One of Turtle Pond Publications significant investments is Fillpoint LLC a videogame e-commerce direct-to-consumer distribution and fulfillment provider. In February 2009, Fillpoint acquired from the Handleman Company the much larger videogame distribution and publishing operations SVG Distribution and Crave Entertainment, that focus on in-store distribution platform.

==Tribeca Film Festival==
In 2002, Jane Rosenthal, Robert De Niro and Craig Hatkoff founded the Tribeca Film Festival in a response to the September 11, 2001 attacks on the World Trade Center and the consequent loss of vitality in the TriBeCa neighborhood in Lower Manhattan. .

==Other endeavors==
Hatkoff is Chairman of Turtle Pond Publications which owns or invests in a number of new media, entertainment and publishing ventures.

=== Board seats ===
Hatkoff is the co-founder of Capital Trust and was on the board of directors.
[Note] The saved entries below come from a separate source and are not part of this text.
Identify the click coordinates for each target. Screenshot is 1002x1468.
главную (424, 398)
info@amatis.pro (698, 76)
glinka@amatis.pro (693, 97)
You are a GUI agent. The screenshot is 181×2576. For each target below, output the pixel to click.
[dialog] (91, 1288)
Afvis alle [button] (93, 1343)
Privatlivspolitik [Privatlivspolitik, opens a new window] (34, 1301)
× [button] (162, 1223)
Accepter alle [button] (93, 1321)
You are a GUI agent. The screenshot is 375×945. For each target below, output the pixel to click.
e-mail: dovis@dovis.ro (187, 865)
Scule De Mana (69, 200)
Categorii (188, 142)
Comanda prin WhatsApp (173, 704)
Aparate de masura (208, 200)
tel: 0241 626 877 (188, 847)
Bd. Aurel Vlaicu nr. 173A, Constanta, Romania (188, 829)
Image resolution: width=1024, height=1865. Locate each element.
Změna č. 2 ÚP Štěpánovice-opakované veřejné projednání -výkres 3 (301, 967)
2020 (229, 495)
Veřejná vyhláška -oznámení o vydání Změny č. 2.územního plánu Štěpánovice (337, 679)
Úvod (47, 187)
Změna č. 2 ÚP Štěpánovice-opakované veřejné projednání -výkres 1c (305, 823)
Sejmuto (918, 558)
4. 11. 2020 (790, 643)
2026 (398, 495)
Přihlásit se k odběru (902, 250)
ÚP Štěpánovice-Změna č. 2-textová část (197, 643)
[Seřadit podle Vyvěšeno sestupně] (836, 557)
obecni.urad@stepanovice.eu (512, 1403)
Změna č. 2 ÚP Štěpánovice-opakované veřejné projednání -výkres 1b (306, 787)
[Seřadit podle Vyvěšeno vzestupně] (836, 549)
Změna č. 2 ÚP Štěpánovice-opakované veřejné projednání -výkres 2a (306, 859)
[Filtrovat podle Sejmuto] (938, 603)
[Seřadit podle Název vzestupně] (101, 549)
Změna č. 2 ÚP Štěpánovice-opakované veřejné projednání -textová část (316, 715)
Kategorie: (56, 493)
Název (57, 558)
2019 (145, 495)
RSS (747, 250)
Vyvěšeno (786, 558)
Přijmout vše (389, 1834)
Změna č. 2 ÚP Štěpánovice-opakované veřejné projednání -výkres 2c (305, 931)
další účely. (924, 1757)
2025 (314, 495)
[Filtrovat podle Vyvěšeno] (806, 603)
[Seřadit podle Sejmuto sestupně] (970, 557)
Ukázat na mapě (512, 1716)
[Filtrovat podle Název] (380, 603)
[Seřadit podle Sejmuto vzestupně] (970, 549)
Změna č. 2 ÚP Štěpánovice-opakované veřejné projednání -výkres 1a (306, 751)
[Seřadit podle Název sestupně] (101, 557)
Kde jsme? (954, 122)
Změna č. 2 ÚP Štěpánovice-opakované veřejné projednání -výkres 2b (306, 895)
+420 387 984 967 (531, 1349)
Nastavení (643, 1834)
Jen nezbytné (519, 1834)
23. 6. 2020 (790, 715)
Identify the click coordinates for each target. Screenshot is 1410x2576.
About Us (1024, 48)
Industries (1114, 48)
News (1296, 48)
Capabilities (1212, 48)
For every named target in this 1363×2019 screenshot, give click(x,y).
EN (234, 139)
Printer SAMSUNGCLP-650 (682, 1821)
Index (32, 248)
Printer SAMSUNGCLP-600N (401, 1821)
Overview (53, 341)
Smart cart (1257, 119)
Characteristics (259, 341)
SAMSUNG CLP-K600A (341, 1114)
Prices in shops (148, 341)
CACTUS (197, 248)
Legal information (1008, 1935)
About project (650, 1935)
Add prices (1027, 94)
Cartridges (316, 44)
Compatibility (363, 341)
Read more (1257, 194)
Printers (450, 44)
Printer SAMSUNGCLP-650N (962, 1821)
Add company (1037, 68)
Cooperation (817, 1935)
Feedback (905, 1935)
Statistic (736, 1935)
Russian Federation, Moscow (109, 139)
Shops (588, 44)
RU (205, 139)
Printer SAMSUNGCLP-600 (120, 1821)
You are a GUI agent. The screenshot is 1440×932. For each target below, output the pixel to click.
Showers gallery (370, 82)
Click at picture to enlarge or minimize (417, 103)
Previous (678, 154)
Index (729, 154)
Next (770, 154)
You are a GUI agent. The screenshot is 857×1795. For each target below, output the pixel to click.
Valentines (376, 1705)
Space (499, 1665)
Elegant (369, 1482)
Hatkoff is active as a board member of both public as well as non-profit boards.  He is on three public company boards that include Colony Capital (NYSE: CLNY) and SL Green (NYSE: SLG), two of the country's largest REITs,  as well as Subversive Capital Acquisition Corp, a SPAC that is expected to convert into a REIT during 2020 and trades on the Canadian NEO stock exchange. He was also a director of Taubman Centers Inc (TCO) from 2004- 2019 and was a co-founder of Capital Trust along with Samuel Zell, the legendary Chicago based billionaire investor, where he was vice chairman.

Hatkoff cofounded the Disruptor Foundation in 2009 along with the late Professor Clayton M. Christensen of the Harvard Business School. The foundation convenes and produces the annual Disruptor Awards that were launched in 2010 with over 250 honorees since its inception. The foundation also publishes the Off White Papers which has been published in Forbes magazine as well as Big Think.

He has been on the boards of other non-profits including Sesame Workshop, Rock and Roll Hall of Fame, Wildlife Direct, Borough of Manhattan Community College Foundation, the Child Mind Institute, the Tribeca Film Institute of which he was a co-founder, the Desmond Tutu Peace Foundation and the Mandela Institute for Humanity.

==Personal life==
In 1995, Hatkoff married Jane Rosenthal; they have two children. In 2014, Rosenthal and Hatkoff announced their divorce after 19 years of marriage.